Daring journalist Nellie Bly opened the doors for women in the journalism field. She used her very first assignment for The World to show how audacious she was, risking her life for the sake of obtaining the information she needed. This story exposed the practitioners at Blackwell’s Island Insane Asylum as portrayed in the upcoming film, 10 Days in a Madhouse, starring Caroline Barry, Christopher Lambert (Highlander, Mortal Kombat), Kelly Le Brock (Weird Science, The Woman in Red), Julia Chantrey (Mama, Mean Girls) and Russian celebrity actress Alexandra Callas.
The film was released first in New York City at AMC Empire 25 on November 11, 2015, and in select theaters nationwide on November 20. The movie is gaining ground as it continues to expand into theaters across the US.
Critics have raved about the movie, saying “Stunning!” – New York Times, “Must See” – Ms. Magazines, “Awesome, Incredible” – Popcorn Talk Network, “Demands To Be Watched!” Bust Magazine and “A delicate balance between a character study and an ensemble piece,” said ScreenPicks.
Nellie Bly pretended to be insane in order to be admitted into the asylum and experience the mistreatment of the female patients. Her exposé showed the world that women could write about things other than fashion and gossip. Her efforts also put the power to expose female mistreatment into another woman’s hands, tearing down the common misconception that women need men to save them.
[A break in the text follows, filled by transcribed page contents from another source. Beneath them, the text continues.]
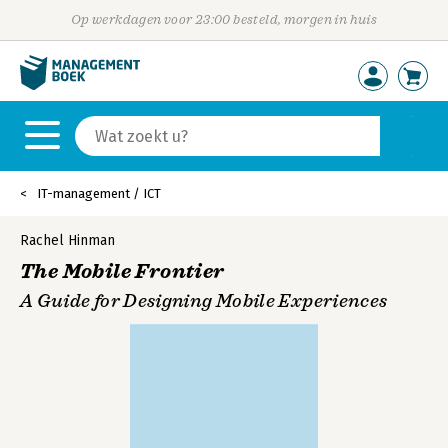
Op werkdagen voor 23:00 besteld, morgen in huis
IT-management / ICT
Rachel Hinman
The Mobile Frontier
A Guide for Designing Mobile Experiences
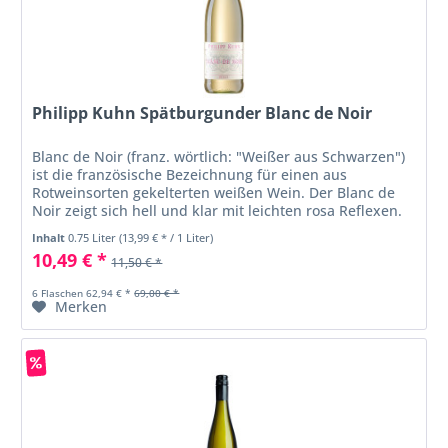
Philipp Kuhn Spätburgunder Blanc de Noir
Blanc de Noir (franz. wörtlich: "Weißer aus Schwarzen")
ist die französische Bezeichnung für einen aus
Rotweinsorten gekelterten weißen Wein. Der Blanc de
Noir zeigt sich hell und klar mit leichten rosa Reflexen.
Die Nase offenbart...
Inhalt
0.75 Liter
(13,99 € * / 1 Liter)
10,49 € *
11,50 € *
6 Flaschen 62,94 € *
69,00 € *
Merken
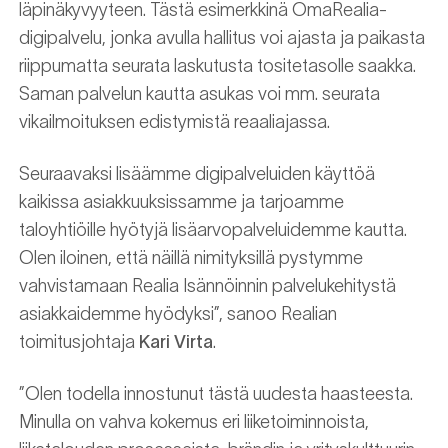
läpinäkyvyyteen. Tästä esimerkkinä OmaRealia-
digipalvelu, jonka avulla hallitus voi ajasta ja paikasta
riippumatta seurata laskutusta tositetasolle saakka.
Saman palvelun kautta asukas voi mm. seurata
vikailmoituksen edistymistä reaaliajassa.
Seuraavaksi lisäämme digipalveluiden käyttöä
kaikissa asiakkuuksissamme ja tarjoamme
taloyhtiöille hyötyjä lisäarvopalveluidemme kautta.
Olen iloinen, että näillä nimityksillä pystymme
vahvistamaan Realia Isännöinnin palvelukehitystä
asiakkaidemme hyödyksi”, sanoo Realian
toimitusjohtaja
Kari Virta
.
”Olen todella innostunut tästä uudesta haasteesta.
Minulla on vahva kokemus eri liiketoiminnoista,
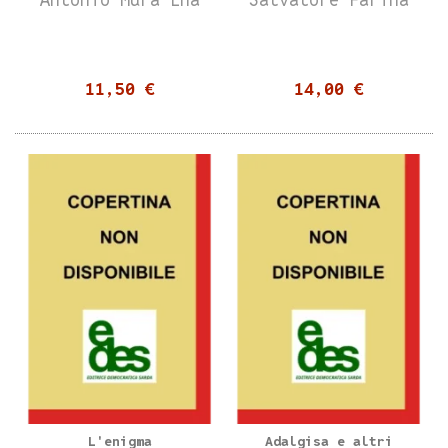
11,50 €
14,00 €
L'enigma
Adalgisa e altri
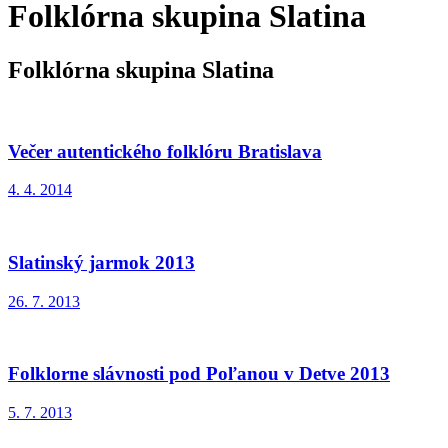
Folklórna skupina Slatina
Folklórna skupina Slatina
Večer autentického folklóru Bratislava
4. 4. 2014
Slatinský jarmok 2013
26. 7. 2013
Folklorne slávnosti pod Poľanou v Detve 2013
5. 7. 2013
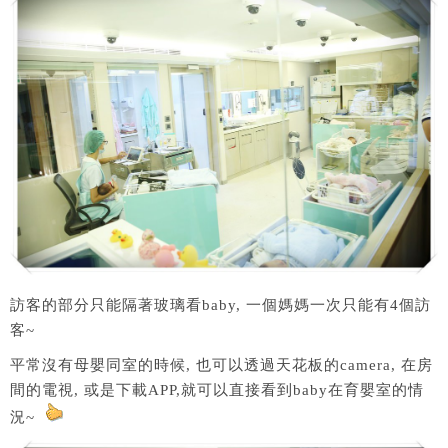
訪客的部分只能隔著玻璃看baby, 一個媽媽一次只能有4個訪
客~
平常沒有母嬰同室的時候, 也可以透過天花板的camera, 在房
間的電視, 或是下載APP,就可以直接看到baby在育嬰室的情
況~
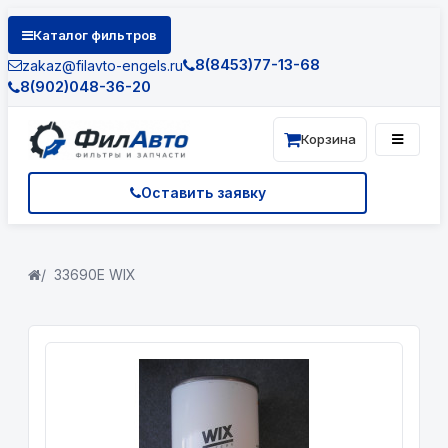
Каталог фильтров
8(8453)77-13-68
zakaz@filavto-engels.ru
8(902)048-36-20
Корзина
Оставить заявку
33690E WIX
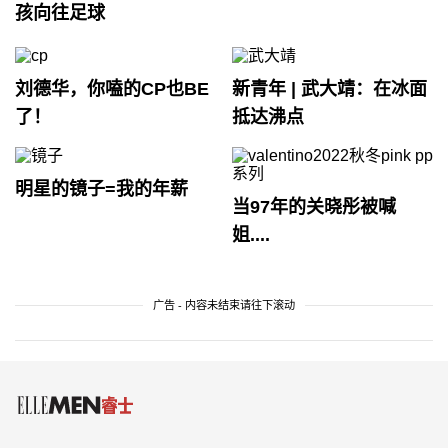
孩向往足球
刘德华，你嗑的CP也BE
新青年 | 武大靖：在冰面
了！
抵达沸点
明星的镜子=我的年薪
当97年的关晓彤被喊
姐....
广告 - 内容未结束请往下滚动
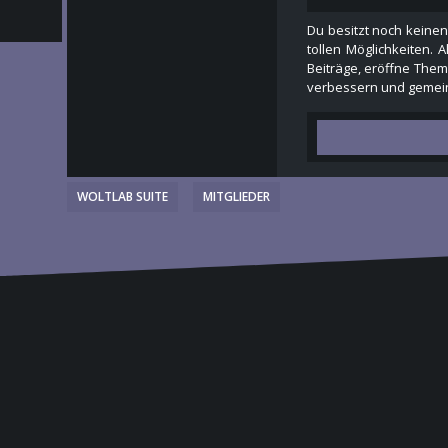
Du besitzt noch keinen
tollen Möglichkeiten. 
Beiträge, eröffne Theme
verbessern und gemein
WOLTLAB SUITE
MITGLIEDER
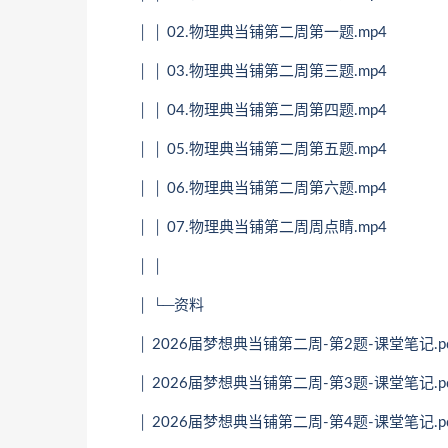
│ │ 02.物理典当铺第二周第一题.mp4
│ │ 03.物理典当铺第二周第三题.mp4
│ │ 04.物理典当铺第二周第四题.mp4
│ │ 05.物理典当铺第二周第五题.mp4
│ │ 06.物理典当铺第二周第六题.mp4
│ │ 07.物理典当铺第二周周点睛.mp4
│ │
│ └─资料
│ 2026届梦想典当铺第二周-第2题-课堂笔记.pd
│ 2026届梦想典当铺第二周-第3题-课堂笔记.pd
│ 2026届梦想典当铺第二周-第4题-课堂笔记.pd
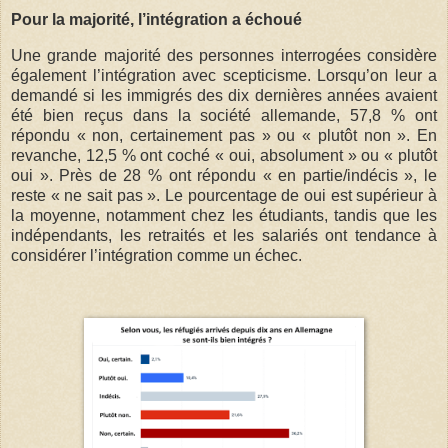
Pour la majorité, l’intégration a échoué
Une grande majorité des personnes interrogées considère
également l’intégration avec scepticisme. Lorsqu’on leur a
demandé si les immigrés des dix dernières années avaient
été bien reçus dans la société allemande, 57,8 % ont
répondu « non, certainement pas » ou « plutôt non ». En
revanche, 12,5 % ont coché « oui, absolument » ou « plutôt
oui ». Près de 28 % ont répondu « en partie/indécis », le
reste « ne sait pas ». Le pourcentage de oui est supérieur à
la moyenne, notamment chez les étudiants, tandis que les
indépendants, les retraités et les salariés ont tendance à
considérer l’intégration comme un échec.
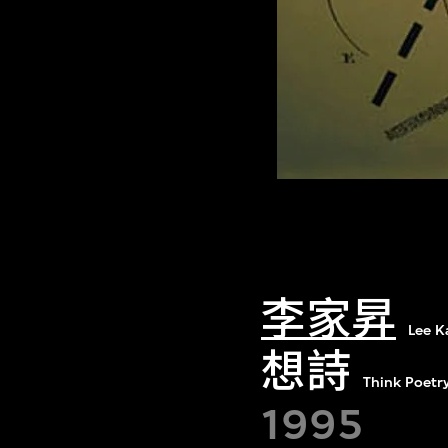
李家昇
Lee K
想詩
Think Poetr
1995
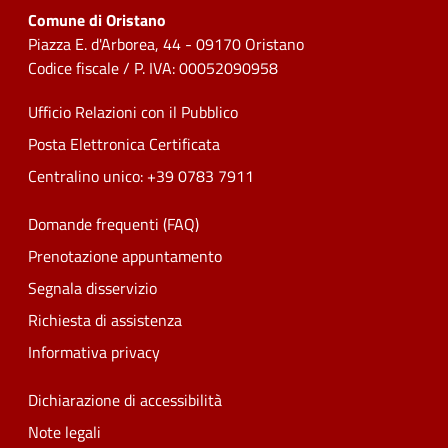
Comune di Oristano
Piazza E. d'Arborea, 44 - 09170 Oristano
Codice fiscale / P. IVA: 00052090958
Ufficio Relazioni con il Pubblico
Posta Elettronica Certificata
Centralino unico: +39 0783 7911
Domande frequenti (FAQ)
Prenotazione appuntamento
Segnala disservizio
Richiesta di assistenza
Informativa privacy
Dichiarazione di accessibilità
Note legali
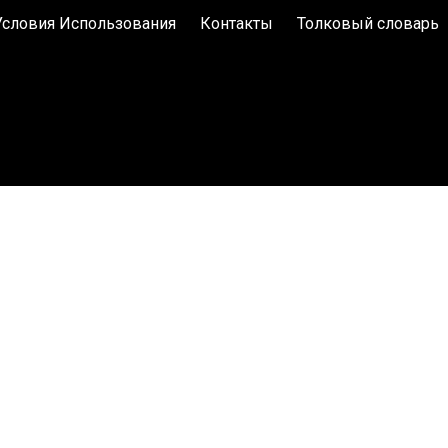
Условия Использования
Контакты
Толковый словарь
Bly wrote a book on her experience in the asylum, where she wrote, “The insane asylum on Blackwell’s Island is a human rat-trap. It is easy to get in, but once there it is impossible to get out.” Her experience not only showed the mistreatment of women by doctors and nurses, but also the vicious cycle that patients endure, where their condition never improves, but actually gets worse.
Nellie Bly’s bravery, innovative tactics, and dedication paved the way for female journalists and opened the eyes of many to show that women are strong, and capable of knowing about more than fashion, homemaking, or gossip. Bly’s story is a prime example of a brave, dedicated, and strong woman. Her influence has made huge advancements in our fight for equality and human rights. Her courage is depicted in the accurate film adaptation of her book, 10 Days In A Madhouse by acclaimed director Timothy Hines. It is one of this fall’s must see movies.
10 Days in a Madhouse opened so late in the season the distributors and filmakkers decided to withdraw from the 88th Academy Awards and instead pur the film’s hat in the ring for the 89th Academy Awards to allow the film enough time for proper exposure to be fairly up for consideration. “We looked at the possibility of 2016 Oscar nomination and we determined that if we competed now, we would just land on the dancefloor as the song was ending,” says 10 Days director TImothy Hines.